Gelbe Briefe: Ein filmisches Meisterwerk über Zivilcourage und politischen Druck
Der deutsche Film und Berlinale-Gewinner von Ílker Çatak kommt jetzt in die Kinos. Gelbe Briefe ist ein filmisches und psychologisches Meisterwerk, das die Frage nach Freiheit und Gerechtigkeit auf intensive Weise stellt. Die Geschichte eines Künstlerpaares, das unter politischen Druck gerät, geht uns alle an.
Das Ende der Komfortzone
Ein Autor und Dramatiker mit einem Lehrauftrag an einer staatlichen Universität wird entlassen, nachdem er seine Studenten zur Solidarität mit Demonstranten aufruft. Seine Frau, eine gefeierte Schauspielerin, verliert ihre Rolle, weil sie sich weigert, sich mit dem Gouverneur ablichten zu lassen. Das bequeme, liberale bürgerliche Leben der beiden mit ihrer Teenagertochter gerät schnell in finanzielle Schwierigkeiten. Auch der Vermieter will keinen politischen Ärger und kündigt die Wohnung.
Die Familie begibt sich aus der Schusslinie nach Istanbul in die Wohnung der Mutter des Mannes. Dort muss der ehemals privilegierte Künstler Taxi fahren und als Atheist in die Moschee gehen, um seinen religiösen Schwader zu besänftigen. Die Geschichte ist benannt nach den ministeriellen gelben Briefen, die eine Suspendierung verkünden.

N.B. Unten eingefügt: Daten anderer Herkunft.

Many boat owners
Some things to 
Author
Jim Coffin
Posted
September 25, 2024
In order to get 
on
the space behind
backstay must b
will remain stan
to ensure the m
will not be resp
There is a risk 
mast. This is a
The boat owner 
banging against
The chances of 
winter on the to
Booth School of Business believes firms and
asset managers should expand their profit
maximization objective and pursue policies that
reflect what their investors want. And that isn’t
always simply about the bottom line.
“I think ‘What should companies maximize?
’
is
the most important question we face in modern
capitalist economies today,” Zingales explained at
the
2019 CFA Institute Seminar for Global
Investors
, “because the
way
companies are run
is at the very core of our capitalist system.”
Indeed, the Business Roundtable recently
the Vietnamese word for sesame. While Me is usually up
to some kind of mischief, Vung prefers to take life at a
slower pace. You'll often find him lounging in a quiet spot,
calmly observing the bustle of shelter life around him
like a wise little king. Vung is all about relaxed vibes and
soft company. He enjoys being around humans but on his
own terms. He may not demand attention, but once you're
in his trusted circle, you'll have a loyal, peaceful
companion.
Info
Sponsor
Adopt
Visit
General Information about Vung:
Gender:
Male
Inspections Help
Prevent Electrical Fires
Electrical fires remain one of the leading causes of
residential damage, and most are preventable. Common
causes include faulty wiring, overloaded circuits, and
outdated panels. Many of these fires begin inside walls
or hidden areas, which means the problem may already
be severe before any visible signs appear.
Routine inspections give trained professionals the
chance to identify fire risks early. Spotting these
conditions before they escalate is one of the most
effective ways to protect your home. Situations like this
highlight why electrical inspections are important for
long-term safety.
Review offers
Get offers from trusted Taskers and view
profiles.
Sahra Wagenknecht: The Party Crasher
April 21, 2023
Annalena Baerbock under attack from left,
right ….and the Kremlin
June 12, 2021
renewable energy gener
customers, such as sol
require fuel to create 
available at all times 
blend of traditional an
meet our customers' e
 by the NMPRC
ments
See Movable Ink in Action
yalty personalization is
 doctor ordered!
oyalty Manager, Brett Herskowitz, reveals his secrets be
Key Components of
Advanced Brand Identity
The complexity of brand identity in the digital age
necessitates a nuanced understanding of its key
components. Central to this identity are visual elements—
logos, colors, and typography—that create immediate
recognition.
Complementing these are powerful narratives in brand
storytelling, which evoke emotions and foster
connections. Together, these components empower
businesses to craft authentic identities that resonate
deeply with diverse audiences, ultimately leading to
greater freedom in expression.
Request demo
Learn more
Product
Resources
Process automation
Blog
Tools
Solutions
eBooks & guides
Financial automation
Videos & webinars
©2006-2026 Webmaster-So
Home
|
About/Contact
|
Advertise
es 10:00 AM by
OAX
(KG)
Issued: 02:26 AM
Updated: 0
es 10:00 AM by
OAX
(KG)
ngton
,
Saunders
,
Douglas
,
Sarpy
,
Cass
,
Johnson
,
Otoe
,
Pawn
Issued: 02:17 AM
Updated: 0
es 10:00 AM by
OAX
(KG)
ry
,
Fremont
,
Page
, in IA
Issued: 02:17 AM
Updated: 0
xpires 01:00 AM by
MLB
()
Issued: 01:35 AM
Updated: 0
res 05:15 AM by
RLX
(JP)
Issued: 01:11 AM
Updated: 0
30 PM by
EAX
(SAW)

Keine Angst vor der Angst?
In diesen Zeiten zunehmender Zensur, nationalem Auf-Linie-Bringen und Einschüchterung sagt die Frau ihrem Mann, er solle versuchen, keine Angst vor der Angst zu haben. Das Drama Gelbe Briefe ist nicht durchwegs düster: Es gibt gute Freunde, mutige Kolleginnen und Kollegen, die solidarische Familie. Aber unter Druck gerät alles aus der Komfortzone und aus dem Gleichgewicht.
Totalitarismus erfasst alle Lebensbereiche, Opportunismus ruiniert die Freiheit. Was Gelbe Briefe so stark macht, ist seine Wahrheit und Wahrhaftigkeit. Die Wahrheit liegt in der Darstellung, wie eine Gesellschaft ins Autoritäre gleitet. Die Wahrhaftigkeit zeigt sich in den Figuren: Sie sind uns sympathisch nah, aber keine Helden.
Psychologische Tiefe und moralische Zwiespalte
Die Figuren verraten zum Teil ihre Ideale, und das ist nachvollziehbar. Über die Rundenkommen ist kein Traum, sagt die Schauspielerin und macht bei einer Soap im Staatsfernsehen weiter. Es ist immer wieder der moralische Zwiespalt, der uns Zuschauer elektrisiert. Wie gut der Deutschtürke Çatak Psychologisches in Bilder übersetzen kann, hat er schon im Schuldrama Das Lehrerzimmer bewiesen.
Jetzt in Gelbe Briefe werden wir auf intensive Weise wieder befragt. Die Fragestellung umfasst hier elegant erzählt den ganzen Bogen vom Privaten über unsere Arbeit bis ins Politische. Besser kann man die Frage nach Zivilcourage nicht stellen. Und besser kann man die zersetzende Kraft eines erstarkenden Totalitarismus nicht zeigen.
Das alles geschieht nicht in weiter Ferne, sondern spürbar nah. Die filmische Umsetzung mit den Darstellern Özgü Namal und Tansu Biçer ist herausragend. Die Verfremdungseffekte, bei denen Berlin Ankara und Hamburg Istanbul spielt, bringen die Geschichte uns gleichzeitig näher und machen sie universell verständlich.
Gelbe Briefe ist mehr als nur ein Film über politischen Druck. Es ist eine tiefgründige Untersuchung menschlicher Schwächen und Stärken in Zeiten der Krise. Ein Werk, das lange nachwirkt und zum Nachdenken anregt über unsere eigene Haltung zu Freiheit und Gerechtigkeit.